In our analysis, the AMR frequency of E. coli showed differences between conditions in 6 (28%) out of 21 studied antibiotics. These findings were similar to our previous published results in 2016 and illustrate that AMR can be different for pathogens between conditions but it does not explain the coverage of an empirical antibiotic [1, 15]. We, therefore, used the Bayesian WISCA that estimated a difference in 81% of studied antibiotics. There was decisive evidence to support the difference between conditions for the following single agents: cefuroxime, cefotaxime, levofloxacin and trimethoprim + sulfamethoxazole. Overall, a lower Bayesian WISCA for urosepsis was noted for all antibiotics compared to other conditions. The only antibiotic that did not follow this trend was gentamicin. The estimates obtained from this study support the concept that chances of coverage of antibiotics are different between conditions. It is likely that condition-specific surveillance can improve antibiotic stewardship and contribute as a strategy to tackle AMR in HAUTIs. A study by Bielicki et al. illustrated that continental level surveillance information would not be accurate to guide local empirical antibiotic selection [17]. Therefore, antibiotic stewardship programs for HAUTIs conditions that utilize surveillance data should test these findings at a local level. A recent study from The Netherlands reported WISCA values of urosepsis and HAUTIs, for which they attempted to provide recommendations for empirical antibiotic treatments [24]. However, due to lack of clinical information and retrospective nature, the recommendations would still be inaccurate. Therefore, we also suggest that WISCA estimates should be used for empirical recommendations if only local protocol-driven clinical data derived through validated definitions for clinical conditions of HAUTIs are available. We expect that HAUTI condition-specific Bayesian WISCA estimates can help in improving empirical antibiotic treatment of HAUTI conditions. Thus, the risk of morbidity and mortality decreases.

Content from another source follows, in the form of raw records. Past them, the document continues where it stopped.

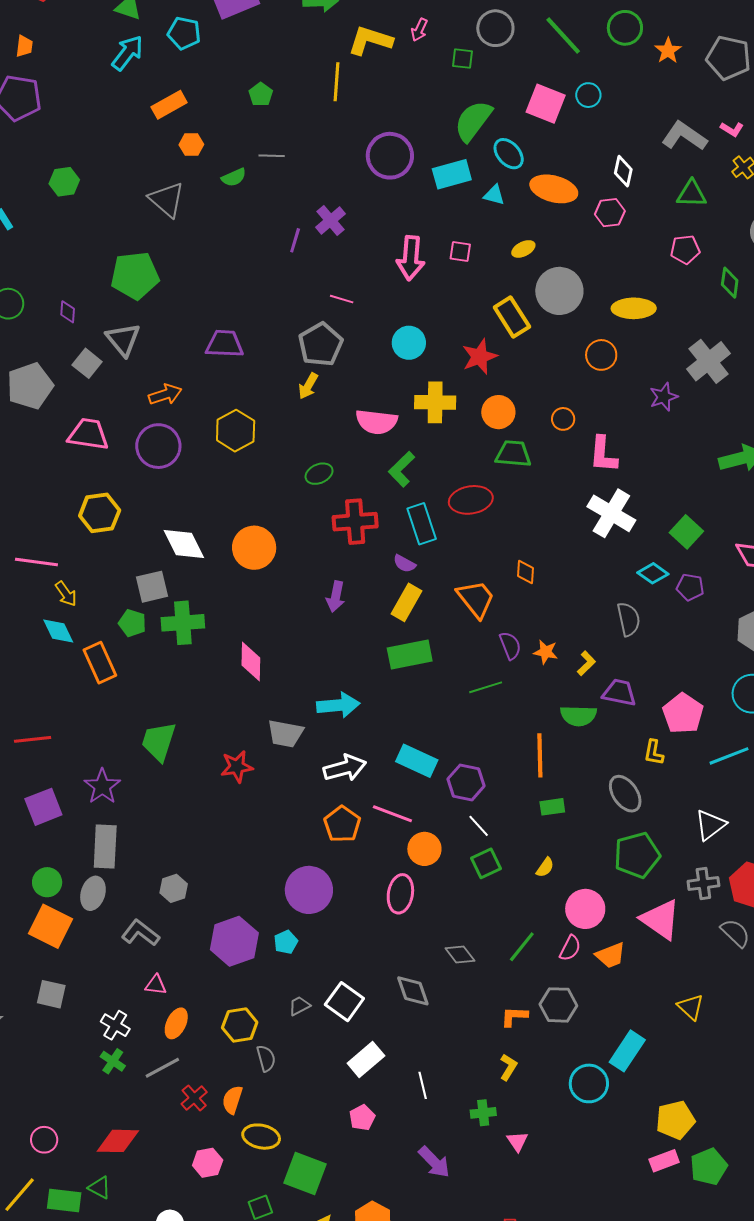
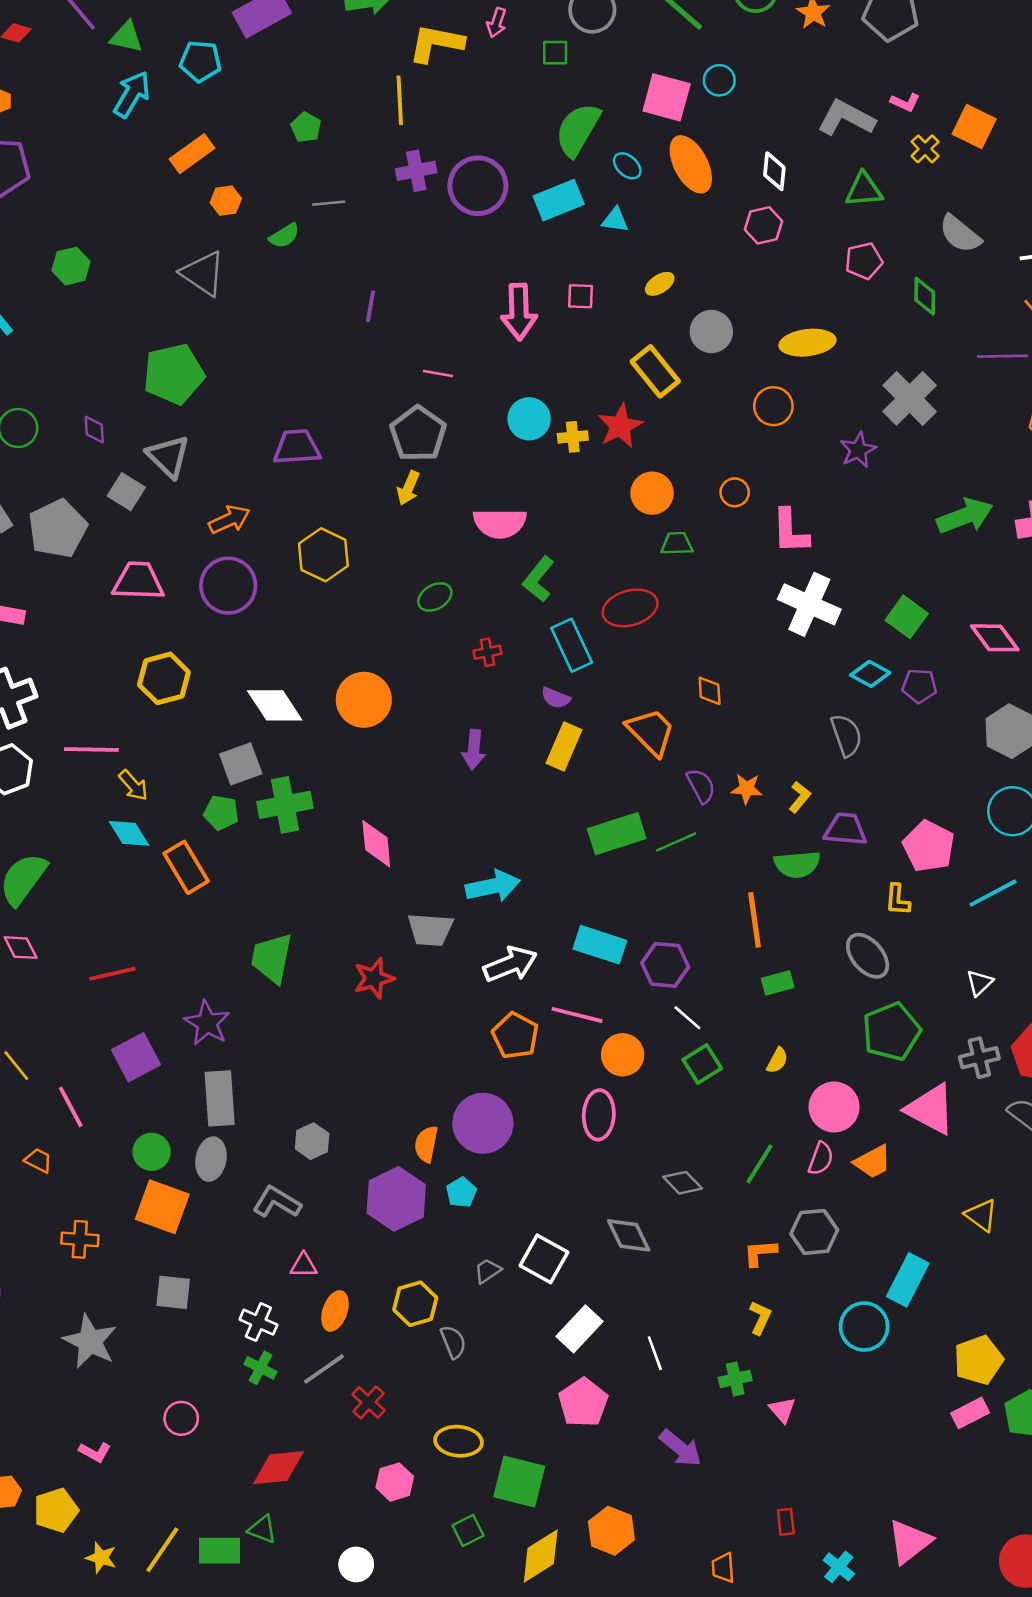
cyan ellipse: (509, 154) -> (627, 166), size x0.7
orange ellipse: (554, 189) -> (691, 164), moved, turned 54
purple cross: (330, 220) -> (416, 171), moved, turned 36
gray circle: (559, 291) -> (711, 331), size x0.7
yellow cross: (435, 402) -> (573, 437), moved, size x0.6
green trapezoid: (513, 454) -> (677, 544), size x0.7
red cross: (355, 522) -> (487, 652), size x0.5
green rectangle: (410, 654) -> (617, 834), moved
white triangle: (710, 825) -> (980, 983), size x0.7
orange semicircle: (232, 1100) -> (426, 1144), moved
pink pentagon: (362, 1118) -> (583, 1403), size x1.5
pink circle: (44, 1140) -> (181, 1418), moved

The strength of the study is based on two main factors. First, the GPIU surveillance to our knowledge is the only study that has a sequential measure of HAUTIs in urology departments using validated definitions. This has generated data comparable over time. Second, analysis of the data utilizing the Bayesian WISCA approach has allowed us to unmask previously unknown findings. The WISCA measure has been used before [14, 24] and inclusion of the Bayesian approach has only been of note in two other studies [15, 17]. In our recent study, we established the methodology for the Bayesian approach in WISCA estimates [15]. Accounting for the prior information improved the estimates. In addition, the Bayesian factor was used to test the hypothesis that chances of coverage of an antibiotic will differ amongst conditions. This was compared against the competing hypothesis of no such relation and allowed us to judge the strength of the evidence obtained from the GPIU study to support or refute the hypothesis.

Although this study has demonstrated that condition-specific surveillance information in HAUTIs can improve the information obtained for the empirical antibiotic selection, there are several limitations. First, the data are derived from an annual surveillance study at a continental level and participation from each country was varied. Hence, the accuracy of the results is questionable but previous studies have identified that the inaccuracy is more likely to be gauged towards an underestimate of AMR [25, 26]. Second, we used a 2-year prior information to calculate the Bayesian WISCA and the value of a longer duration for prior information should be further explored.

Conclusions

Our estimates illustrate that antibiotic choices can be different between HAUTI conditions. The Bayesian WISCA approach was instrumental in highlighting these differences. The findings can improve empirical antibiotic selection towards a personalized approach but need to be validated in local surveillance studies.